The Armitage Family – ‘Get Out’ (2017)

A white family posing for a photo in front of a large house from the film Get Out.

Director Jordan Peele broke onto the scene back in 2017 with this tightly-written horror comedy that features a great performance from Daniel Kaluuya in the lead role. This sharp satire about race wouldn’t be nearly as memorable if not for the whole Armitage family. On the surface they seem like a relatively-normal family who welcome Chris (Daniel Kaluuya) with open arms as proudly liberal folk. The father, Dean (Bradley Whitford), states to Chris in the now ironic line that he would of “voted for Obama for a third term.” Of course there are little moments that give us the sense that something is amiss: young brother Jeremy (Caleb Landry Jones) reveals his violent nature at the dinner table in a conversation about mixed martial arts, mother Missy (Catherine Keener) using her hypnosis to transport Chris to the Sunken Place. These characters really echo the horror of wolf-in-sheep’s-clothing characters but none so much as Chris’ girlfriend and daughter of the family Rose (Allison Williams). For the entire film she is the one Chris can trust and therefore the one the audience can trust.
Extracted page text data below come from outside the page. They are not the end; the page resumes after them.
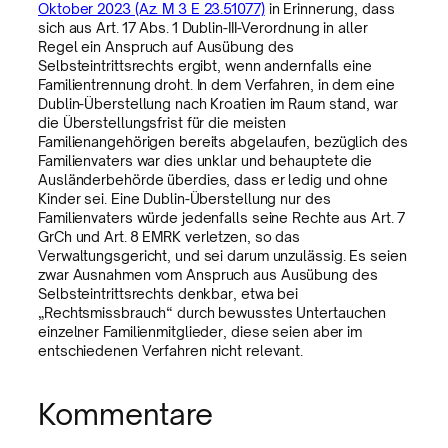
Oktober 2023 (Az. M 3 E 23.51077)
in Erinnerung, dass
sich aus Art. 17 Abs. 1 Dublin-III-Verordnung in aller
Regel ein Anspruch auf Ausübung des
Selbsteintrittsrechts ergibt, wenn andernfalls eine
Familientrennung droht. In dem Verfahren, in dem eine
Dublin-Überstellung nach Kroatien im Raum stand, war
die Überstellungsfrist für die meisten
Familienangehörigen bereits abgelaufen, bezüglich des
Familienvaters war dies unklar und behauptete die
Ausländerbehörde überdies, dass er ledig und ohne
Kinder sei. Eine Dublin-Überstellung nur des
Familienvaters würde jedenfalls seine Rechte aus Art. 7
GrCh und Art. 8 EMRK verletzen, so das
Verwaltungsgericht, und sei darum unzulässig. Es seien
zwar Ausnahmen vom Anspruch aus Ausübung des
Selbsteintrittsrechts denkbar, etwa bei
„Rechtsmissbrauch“ durch bewusstes Untertauchen
einzelner Familienmitglieder, diese seien aber im
entschiedenen Verfahren nicht relevant.
Kommentare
On the surface she proves her innocence by sticking up for Chris in situations with the police and with her extended family but all that security melts away with probably the film’s most horrifying line: “You know I can’t give you the keys, right, babe?” Rose, all along, has been using the image of an innocent white woman to get her way with Chris, the authorities and countless black victims; which is one of the most horrifying aspects of the Armitage Family.

Killmonger – ‘Black Panther’ (2018)

Killmonger (Michael B Jordan) standing inside an Afro-Futuristic throne room, from the film Black Panther.

Marvel has had such a huge influence on cinema in the past decade that it was guaranteed someone from that universe would make it onto this list. Their ‘Phase Three’ feature Black Panther, deservedly so, garnered praise from audiences and critics alike for its story, world-building and visual aesthetic. Also being praised was Killmonger (Michael B. Jordan), the film’s antagonist to the righteous protagonist T’Challa (Chadwick Boseman), who was being compared to Heath Ledger’s portrayal of Joker in The Dark Knight. Killmonger absolutely stands beside Joker as a true cinematic antagonist of our time and is a fantastic example of what an antagonist should be. He wants the same thing as T’Challa, to bring peace across the world, but of course has a radical way of achieving that goal. Going further though, Killmonger directly challenges T’Challa’s beliefs of hiding Wakanda and therefore restricting aid to other black nations and communities. Killmonger wants to utilise Wakanda’s technology and reveal the nation to the world whilst T’Challa wants to keep it all a secret. The clash of ideologies between the two characters highlight the film’s themes of race, class and colonialism but Killmonger brings forth some truths that not only T’Challa hides from but what Hollywood cinema usually hides from too. It all comes from Killmonger’s backstory of being abandoned by the nation of Wakanda and its king as a young boy, a mistake the generation made back then that T’Challa wants to fix. Killmonger wants to empower other people of colour so they don’t feel abandoned like he did as a child but of course that power is through armed violence. Killmonger works because he is designed to be an antagonist we truly empathise with and is wrong not because of what he wants but how he achieves that desire. Even in his final moments, Killmonger sent shivers down audiences spines and will do for years to come.